In the world we live in today, where it seems that children bother parents when they need to disconnect from everything… parents who enjoy going out with their children seem from another planet. They look at me strangely when I say that I like to travel with them and see how they enjoy themselves or that a good Sunday afternoon plan is to go out with the family for an ice cream .
Everywhere I find parents saturated with everything, tired of being parents, who search and search for moments to go out with friends or as a couple without children. Children who stay with their grandparents for entire weeks so that their parents can go to a vacation hotel, hotels exclusively for adults in most cases. Yes, my children also misbehave, but that is no excuse for me to want to be without them, my obligation is to educate them, not get rid of their presence!
My kids don’t bother me
I’m not going to deny you that children are exhausting. It’s true. It is also true that I find a time a day for myself, whether it be to read, to exercise or simply to go for a walk. That disconnection is necessary and of course, it is not bad at all. But when I talk about having a good time, enjoying a bridge, going on vacation, or just having an ice cream: I like to go out with my children.
And they look at me weird for thinking like that and even more so for going out with my children.
It seems that society is divided into two: those of us who have children to enjoy life with them and those who have children but then abuse babysitters and grandparents because they cannot bear the idea of losing their freedom and their life before becoming parents.
My kids don’t bother me, and I’m sure you don’t either. Simply the priorities or the form of mental rest are poorly managed. If when you are with your children you feel constant stress , it is normal that you want to run away from that situation all the time. You associate motherhood with anxiety in its purest form… If this happens to you, something is wrong and it is important that you seek a solution at the hands of a parenting professional who can guide you.
Motherhood is difficult and very hard on many occasions, but at no time should it make you feel acute anxiety or that you are losing your way. That is why it is so important to have routines at home, follow positive discipline and keep in mind that your children are not your enemies nor are they your ballast, they are part of you. They are little beings who will learn everything in life by seeing you, listening to your words and observing your actions.

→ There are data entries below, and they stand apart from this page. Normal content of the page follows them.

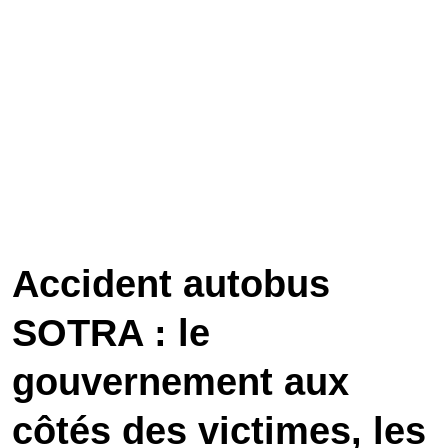
Accident autobus
SOTRA : le
gouvernement aux
côtés des victimes, les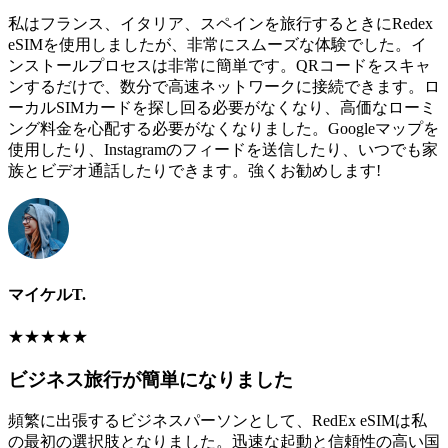
私はフランス、イタリア、スペインを旅行するときにRedex
eSIMを使用しましたが、非常にスムーズな体験でした。イ
ンストールプロセスは非常に簡単です。QRコードをスキャ
ンするだけで、数分で高速ネットワークに接続できます。ロ
ーカルSIMカードを探し回る必要がなくなり、高価なローミ
ング料金を心配する必要がなくなりました。Googleマップを
使用したり、Instagramのフィードを送信したり、いつでも家
族とビデオ通話したりできます。強くお勧めします!
マイケルT.
★
★
★
★
★
ビジネス旅行が簡単になりました
頻繁に出張するビジネスパーソンとして、RedEx eSIMは私
の最初の選択肢となりました。迅速な起動と信頼性の高い国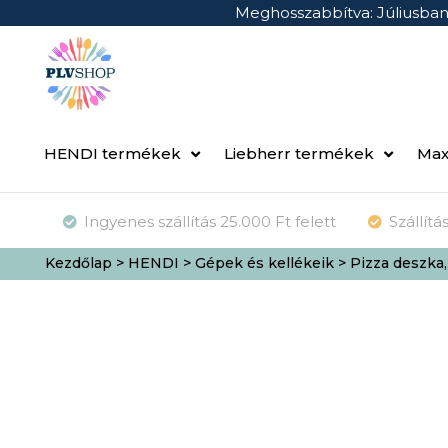
Meghosszabbítva: Júliusba
HENDI termékek
Liebherr termékek
Max
Ingyenes szállítás 25.000 Ft felett
Szállít
Kezdőlap
>
HENDI
>
Gépek és kellékeik
> Pizza deszk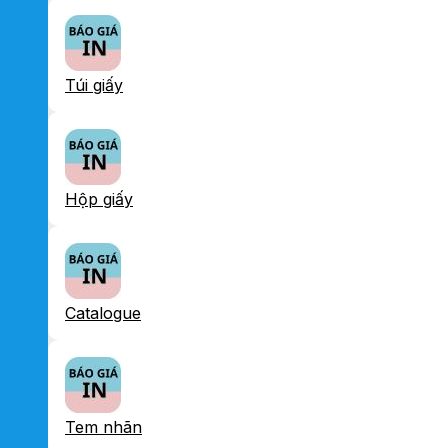
Túi giấy
Hộp giấy
Catalogue
Tem nhãn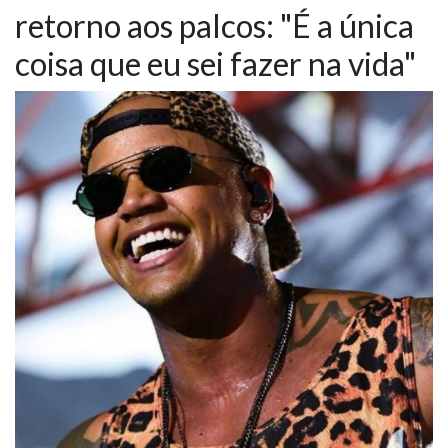
retorno aos palcos: "É a única
NOTÍCIAS
coisa que eu sei fazer na vida"
VÍDEOS
PROMOÇÕES
CONTATO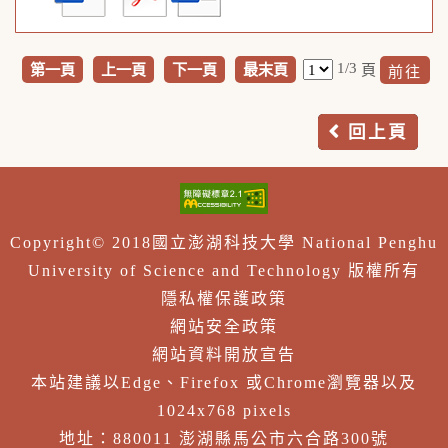
1/3
第一頁
上一頁
下一頁
最末頁
頁
回上頁
Copyright© 2018國立澎湖科技大學 National Penghu
University of Science and Technology 版權所有
隱私權保護政策
網站安全政策
網站資料開放宣告
本站建議以Edge、Firefox 或Chrome瀏覽器以及
1024x768 pixels
地址：880011 澎湖縣馬公市六合路300號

How will they feel when they discover that you preferred to leave without them just because you were fed up with their presence? Imagine that feeling in the future, when you are an older person and they, with their planned life, feel like a hindrance to you. Without having the value of family well structured, after having learned that when something bothers me, I get rid of it…
Enjoy your free time alone, but also with them. Because they deserve to be with you, because if you have a good time in a rural house , why can’t they enjoy being by your side and learn that family time is the most important thing?
Enjoy yourself first and you will enjoy your children more
Of course, to achieve the previous point, it is essential that you first learn to be good with yourself. It seems contradictory, but it is not. You must find that mental balance and that inner peace that you long for. But you don’t have to do it for a week of vacation and then come back to reality and be like you were at the beginning.
You must find it in your day to day, within your responsibilities and with your children by your side. Look for that peace of mind in the most critical moments, for example, when one of your children is having a tantrum or when the daily responsibilities begin to overwhelm you.
Stop feeling that you don’t want to be with them, because time passes and doesn’t come back for anyone. Don’t look forward to finding time without them. You will feel guilty and it will not make sense to you… you will start to feel bad physically and emotionally. You don’t deserve that, and neither do they.
You must learn to be with your children, to feel accompanied and you must also learn to be with yourself alone. Put expectations or judgments aside. Live the present and enjoy your moment alone, but also with them.
Feel internally and you won’t have to think about them bothering you again. You will really enjoy their company, you will be able to disconnect in solitude and also with them by your side. You can enjoy nature, the beach, being at home… with your family. Accept who you are and you will be accepting your children.
It is not bad that you want some time for yourself, but stop looking for time without children at all costs because it will take away the energy necessary to be with them and with yourself. Enjoy motherhood and remember that your children are your teachers, the ones who will really teach you the value of life, what happiness is and will make you feel that fullness that will not make you feel like spending 3 days without them just because you want to escape from your reality.
Because escaping from reality is escaping from yourself, and that is not the way.